Dexmedetomidine for Cesarean Delivery

Status:
Completed
Trial end date:
2011-12-01
Target enrollment:
0
Participant gender:
Female
Summary
Regional anesthesia has become the anesthetic of choice for cesarean section in most countries; however, some women still prefer general anesthesia techniques. There are many trials for the pharmacological modifications of the sympathetic response to surgery, including opioids, tenoxicam, ketorolac, lidocaine and paracetamol. However, opioid administration to the mother before delivery has adverse neonatal effects.
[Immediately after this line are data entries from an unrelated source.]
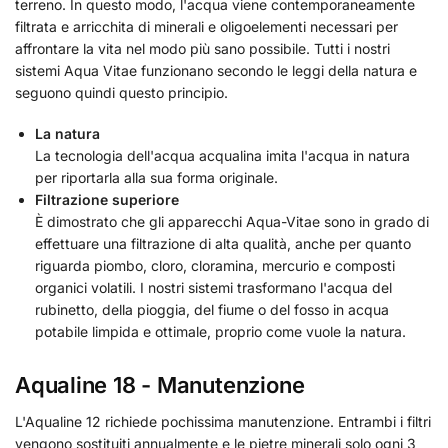
terreno. In questo modo, l'acqua viene contemporaneamente
filtrata e arricchita di minerali e oligoelementi necessari per
affrontare la vita nel modo più sano possibile. Tutti i nostri
sistemi Aqua Vitae funzionano secondo le leggi della natura e
seguono quindi questo principio.
La natura
La tecnologia dell'acqua acqualina imita l'acqua in natura
per riportarla alla sua forma originale.
Filtrazione superiore
È dimostrato che gli apparecchi Aqua-Vitae sono in grado di
effettuare una filtrazione di alta qualità, anche per quanto
riguarda piombo, cloro, cloramina, mercurio e composti
organici volatili. I nostri sistemi trasformano l'acqua del
rubinetto, della pioggia, del fiume o del fosso in acqua
potabile limpida e ottimale, proprio come vuole la natura.
Aqualine 18 - Manutenzione
L'Aqualine 12 richiede pochissima manutenzione. Entrambi i filtri
vengono sostituiti annualmente e le pietre minerali solo ogni 3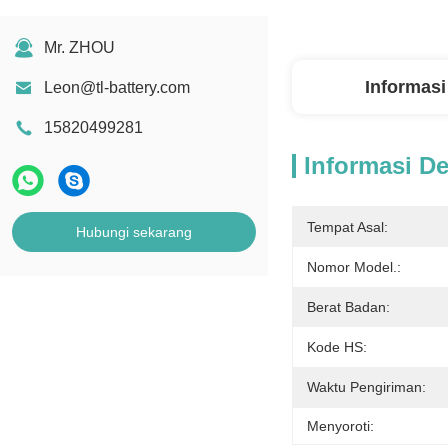
Mr. ZHOU
Informasi
Leon@tl-battery.com
15820499281
Informasi De
Tempat Asal:
Hubungi sekarang
Nomor Model.:
Berat Badan:
Kode HS:
Waktu Pengiriman:
Menyoroti: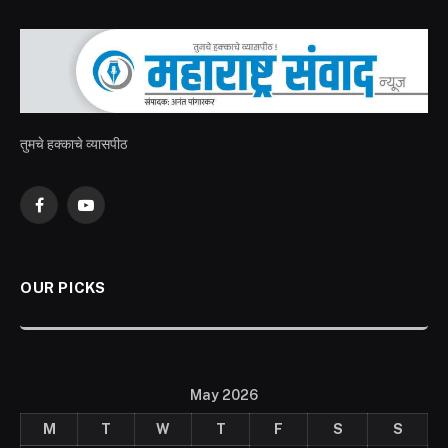
तुमचे हक्काचे व्यासपीठ
Facebook
YouTube
OUR PICKS
May 2026
M
T
W
T
F
S
S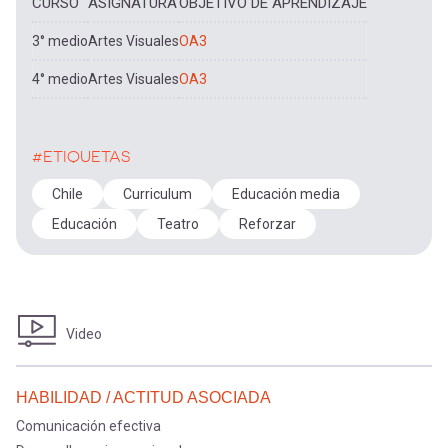
CURSO
ASIGNATURA
OBJETIVO DE APRENDIZAJE
3° medio
Artes Visuales
OA3
4° medio
Artes Visuales
OA3
#ETIQUETAS
Chile
Curriculum
Educación media
Educación
Teatro
Reforzar
Video
HABILIDAD / ACTITUD ASOCIADA
Comunicación efectiva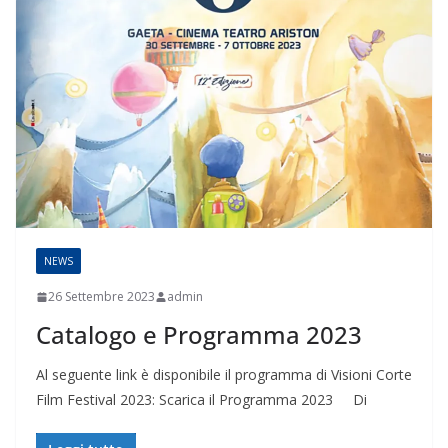
NEWS
26 Settembre 2023
admin
Catalogo e Programma 2023
Al seguente link è disponibile il programma di Visioni Corte
Film Festival 2023: Scarica il Programma 2023 Di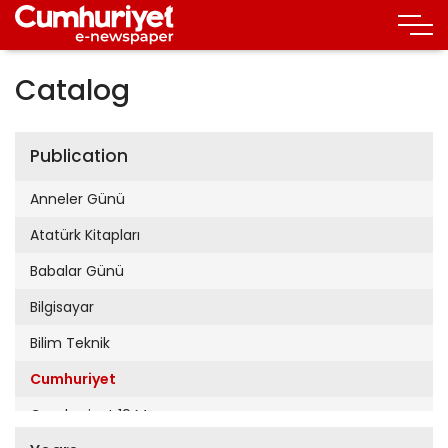
Catalog
Publication
Anneler Günü
Atatürk Kitapları
Babalar Günü
Bilgisayar
Bilim Teknik
Cumhuriyet
Cumhuriyet 19 Mayıs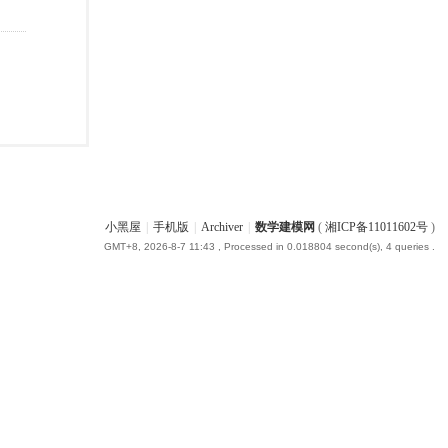
小黑屋
|
手机版
|
Archiver
|
数学建模网
(
湘ICP备11011602号
)
GMT+8, 2026-8-7 11:43
, Processed in 0.018804 second(s), 4 queries .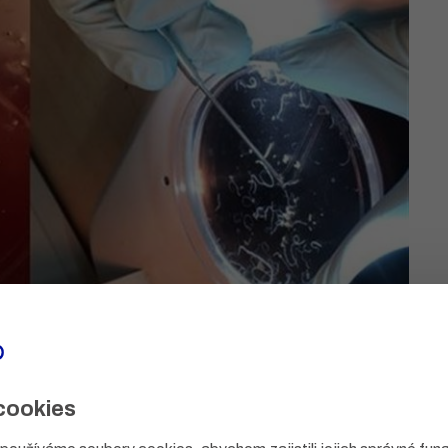
cookies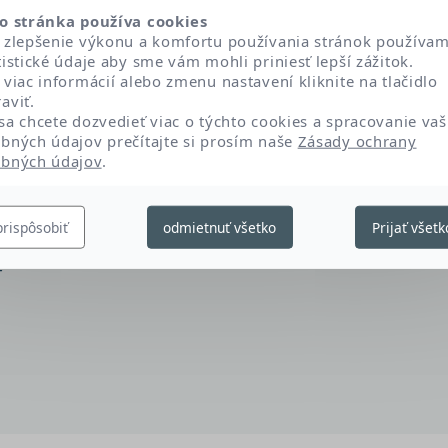
o stránka používa cookies
LATE CROSSPOLYMER
 zlepšenie výkonu a komfortu používania stránok používa
tistické údaje aby sme vám mohli priniesť lepší zážitok.
 viac informácií alebo zmenu nastavení kliknite na tlačidlo
HACRYLATE COPOLYMER
aviť.
sa chcete dozvedieť viac o týchto cookies a spracovanie vaš
bných údajov prečítajte si prosím naše
Zásady ochrany
TE CROSSPOLYMER
bných údajov
.
prispôsobiť
odmietnuť všetko
Prijať všetk
T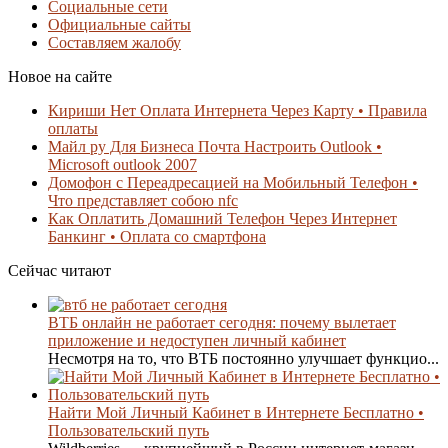
Социальные сети
Официальные сайты
Составляем жалобу
Новое на сайте
Кириши Нет Оплата Интернета Через Карту • Правила
оплаты
Майл ру Для Бизнеса Почта Настроить Outlook •
Microsoft outlook 2007
Домофон с Переадресацией на Мобильный Телефон •
Что представляет собою nfc
Как Оплатить Домашний Телефон Через Интернет
Банкинг • Оплата со смартфона
Сейчас читают
ВТБ онлайн не работает сегодня: почему вылетает
приложение и недоступен личный кабинет
Несмотря на то, что ВТБ постоянно улучшает функцио...
Найти Мой Личный Кабинет в Интернете Бесплатно •
Пользовательский путь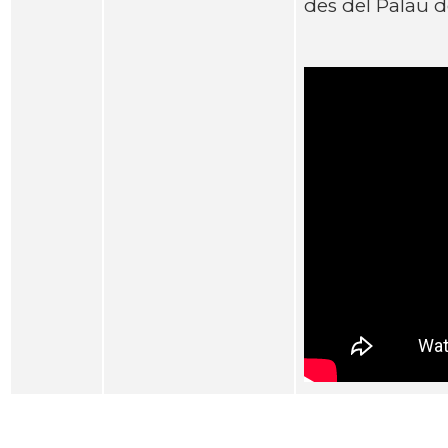
des del Palau de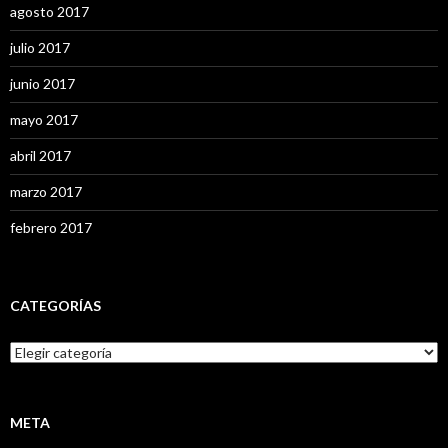
agosto 2017
julio 2017
junio 2017
mayo 2017
abril 2017
marzo 2017
febrero 2017
CATEGORÍAS
C
a
t
e
g
META
o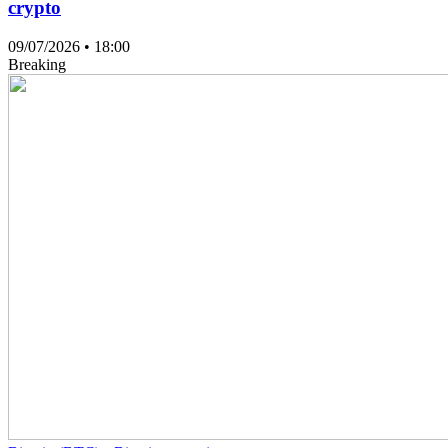
crypto
09/07/2026
• 18:00
Breaking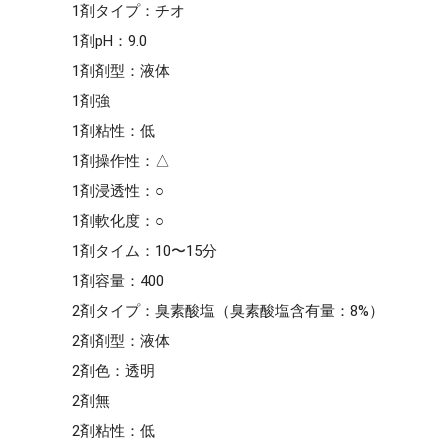
1剤タイプ：チオ
1剤pH：9.0
1剤剤型：液体
1剤強
1剤粘性：低
1剤操作性：△
1剤浸透性：○
1剤軟化度：○
1剤タイム：10〜15分
1剤容量：400
2剤タイプ：臭素酸塩（臭素酸塩含有量：8%）
2剤剤型：液体
2剤色：透明
2剤無
2剤粘性：低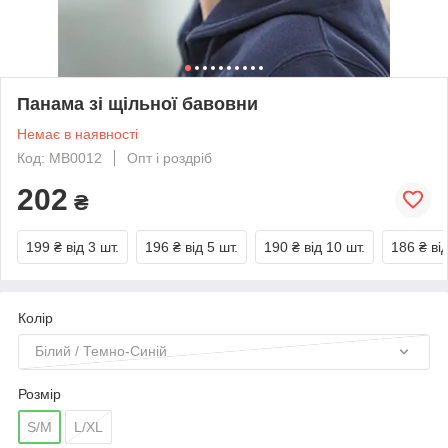
Панама зі щільної бавовни
Немає в наявності
Код: MB0012
Опт і роздріб
202
₴
199 ₴
від 3 шт.
196 ₴
від 5 шт.
190 ₴
від 10 шт.
186 ₴
ві
Колір
Білий / Темно-Синій
Розмір
S/M
L/XL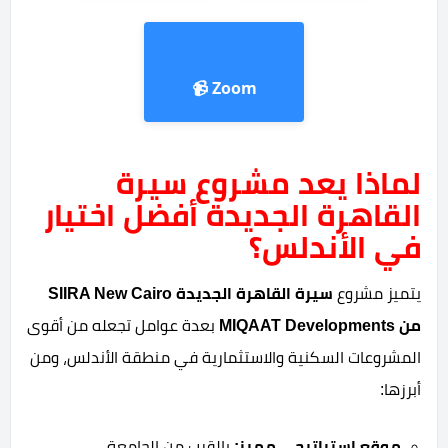
Zoom 📹
لماذا يعد مشروع سيرة
القاهرة الجديدة أفضل اختيار
في الأندلس؟
يتميز مشروع
سيرة القاهرة الجديدة SIIRA New Cairo
من MIQAAT Developments
بعدة عوامل تجعله من أقوى
المشروعات السكنية والاستثمارية في منطقة الأندلس، ومن
أبرزها:
موقع استراتيجي مميز:
بالقرب من الجامعة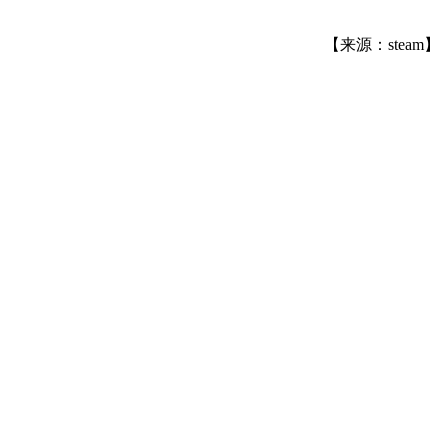
【来源：steam】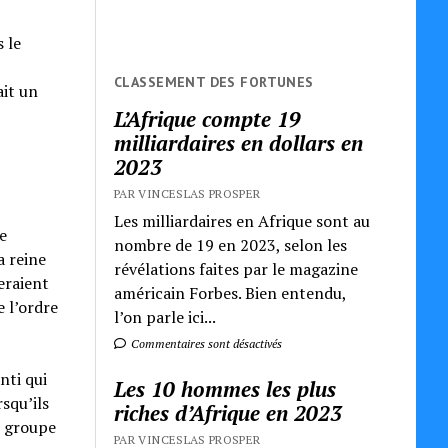
 le
CLASSEMENT DES FORTUNES
ait un
L’Afrique compte 19
milliardaires en dollars en
2023
PAR VINCESLAS PROSPER
Les milliardaires en Afrique sont au
e
nombre de 19 en 2023, selon les
a reine
révélations faites par le magazine
eraient
américain Forbes. Bien entendu,
 l’ordre
l’on parle ici...
Commentaires sont désactivés
nti qui
Les 10 hommes les plus
squ’ils
riches d’Afrique en 2023
e groupe
PAR VINCESLAS PROSPER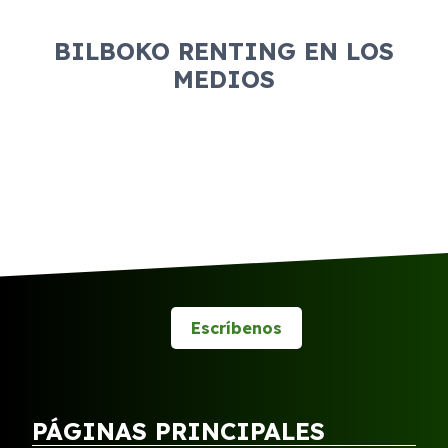
BILBOKO RENTING EN LOS
MEDIOS
Escríbenos
PÁGINAS PRINCIPALES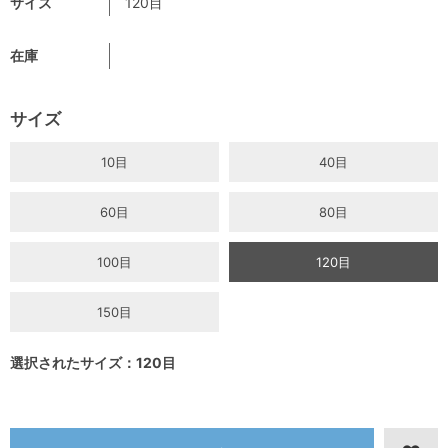
サイズ
120目
在庫
サイズ
10目
40目
60目
80目
100目
120目
150目
選択されたサイズ：120目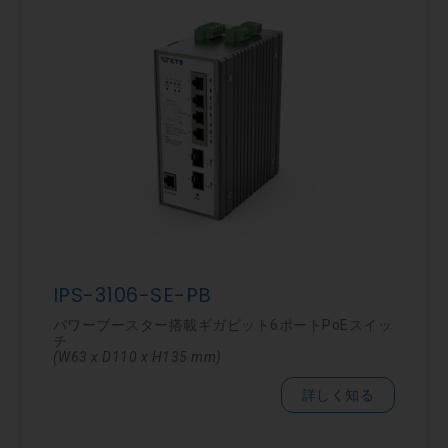
IPS-3106-SE-PB
パワーブースター搭載ギガビット6ポートPoEスイッ
チ
(W63 x D110 x H135 mm)
詳しく知る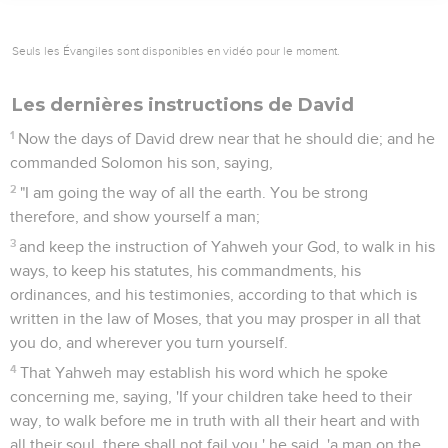
Seuls les Évangiles sont disponibles en vidéo pour le moment.
Les dernières instructions de David
1
Now the days of David drew near that he should die; and he
commanded Solomon his son, saying,
2
"I am going the way of all the earth. You be strong
therefore, and show yourself a man;
3
and keep the instruction of Yahweh your God, to walk in his
ways, to keep his statutes, his commandments, his
ordinances, and his testimonies, according to that which is
written in the law of Moses, that you may prosper in all that
you do, and wherever you turn yourself.
4
That Yahweh may establish his word which he spoke
concerning me, saying, 'If your children take heed to their
way, to walk before me in truth with all their heart and with
all their soul, there shall not fail you,' he said, 'a man on the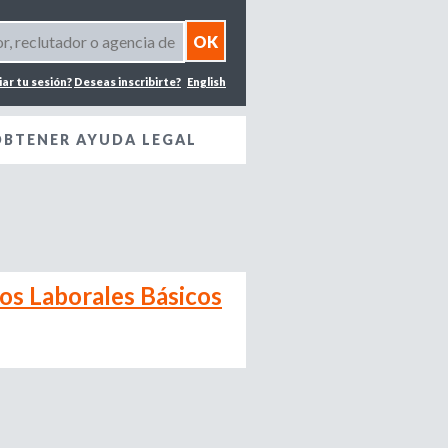
iar tu sesión?
Deseas inscribirte?
English
OBTENER AYUDA LEGAL
os Laborales Básicos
This research is a novel trial on the use of dexmedetomidine for suppression of the hemodynamic and hormonal responses of cesarean delivery.
Phase:
Phase 1
Accepts Healthy Volunteers?
No
Details
Lead Sponsor:
King Faisal University
Treatments:
Anesthetics
Dexmedetomidine
Pharmaceutical Solutions
Criteria
Inclusion Criteria:

- 80 women aged 18-45 years (ASA physical status II-III)with uncomplicated, singleton
pregnancies of at least 36 weeks' gestation scheduled for elective cesarean delivery
under general anesthesia.

Exclusion Criteria:

- women with a history of cardiac, liver, or kidney diseases;

- women with allergy to amide local anesthetics;

- women with epilepsy;

- those taking cardiovascular medications;

- those with pregnancy-induced hypertension;

- women with evidence of intrauterine growth restriction or fetal compromise.